The thesis sets out with the observation that the current social science paradigms fail to adequately assess global crises in their totality and therefore fail to understand them.
This is also due to the fact that these crises need to be classified as wicked problems, which constantly change their identity and constitution. Subsequently, attempts at governing those crises (e.g. the Migration Crisis, Coronavirus Crisis, Climate Crisis) fall short as they are based on an insufficient understanding of the crises.
"The main argument of the thesis is that by relying on a processual-relational approach, which conceives of the world as a web of ever-unfolding relations and thereby increases the complexity of the social world, we have a better chance at dealing with wicked problems in the form of global crises. The main difference of this approach to most other social science paradigms is the fact that it places primacy on relations instead of entities and accounts for a dynamic, always changing social reality," said Klasche.
I am, however, careful to suggest this approach as the answer to all questions and stress that it is particularly useful in this situation but almost unserviceable in other situations that require less abstraction."
Benjamin Klasche, School of Governance, Law, and Society, Tallinn University
The thesis sets itself apart from other studies with its interdisciplinary focus that connects relational sociology with public administration and international relations and creates a dialogue with different pieces of knowledge of these disciplines. Based on this, it establishes the match of processual relationalism with the study of wicked problems.
It further moves the theoretical and philosophical debates that relational sociologists have been having to a methodological and even empirical level and will be the foundation of research to come. On a more practical level, it urges policy-makers to stop breaking complex problems into smaller pieces and attempting to solve these without keeping the big picture in mind, and further always assume the failure of policies as the only possible outcome.
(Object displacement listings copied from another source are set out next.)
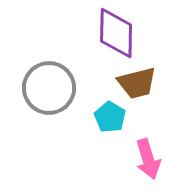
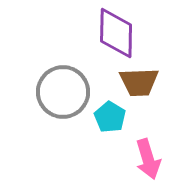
brown trapezoid: moved 2 px right, 1 px up; rotated 12 degrees clockwise
gray circle: moved 14 px right, 4 px down
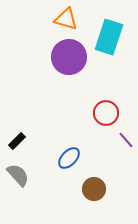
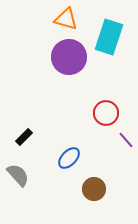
black rectangle: moved 7 px right, 4 px up
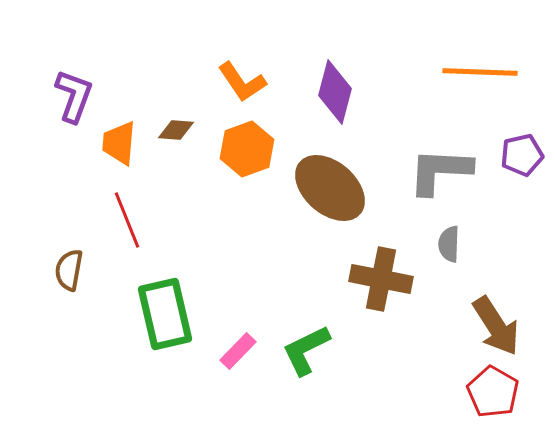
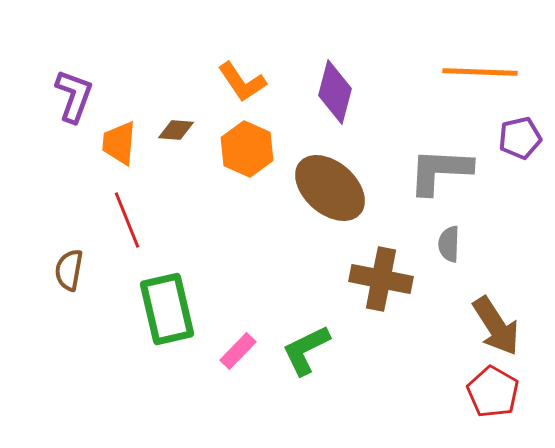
orange hexagon: rotated 16 degrees counterclockwise
purple pentagon: moved 2 px left, 17 px up
green rectangle: moved 2 px right, 5 px up
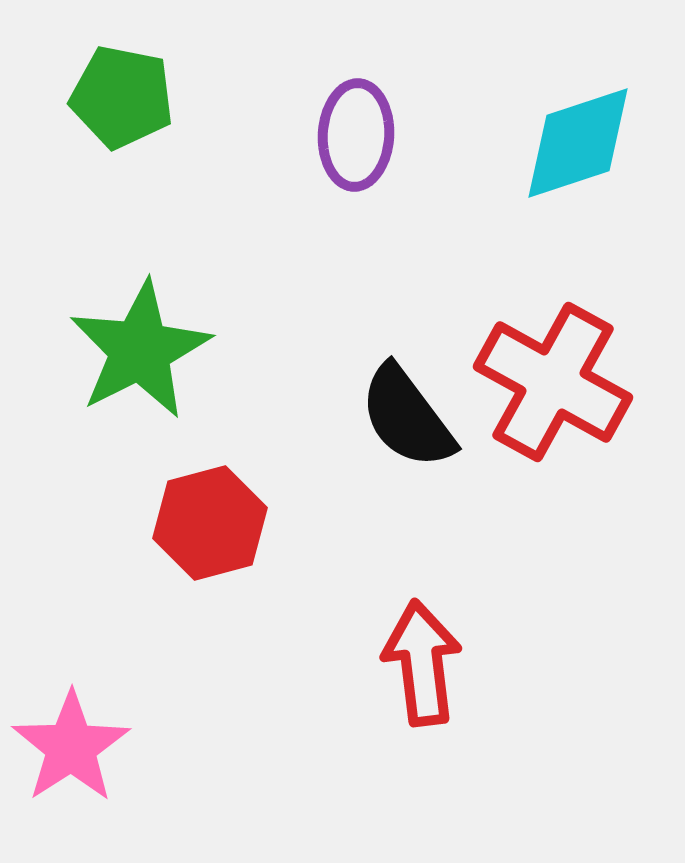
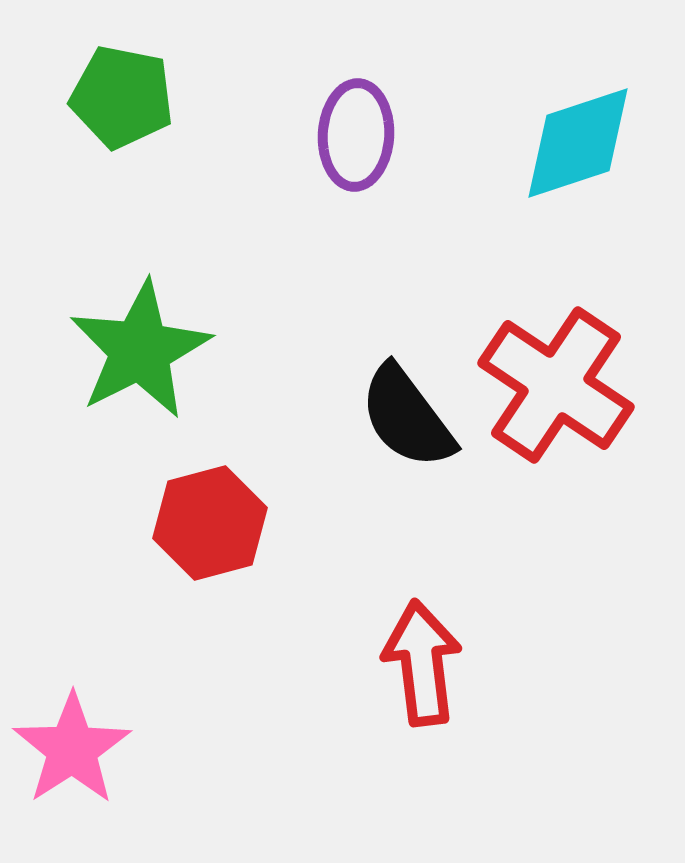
red cross: moved 3 px right, 3 px down; rotated 5 degrees clockwise
pink star: moved 1 px right, 2 px down
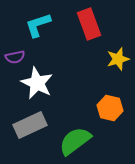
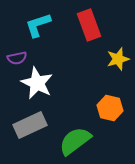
red rectangle: moved 1 px down
purple semicircle: moved 2 px right, 1 px down
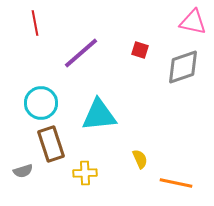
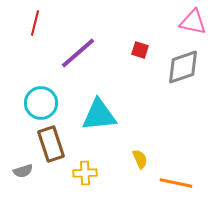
red line: rotated 25 degrees clockwise
purple line: moved 3 px left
However, the swift acceptance of failure is to be viewed positively, as it allows for the dismissal or modification of policies which eventually will help deal with the problem.
Academically the thesis provides nourishment to the 'relational turn' in the social sciences. This turn emerges from the acknowledgment that our societies and their global connectivity created an intensely complex situation that we struggle to theorize about with the current approaches in the social sciences.
Its benefit to society lies in reacting to the fact that global crises will be threatening our societies more and more often. Academics and especially policy-makers need to have new strategies to deal with this new reality which is precisely where this thesis can help.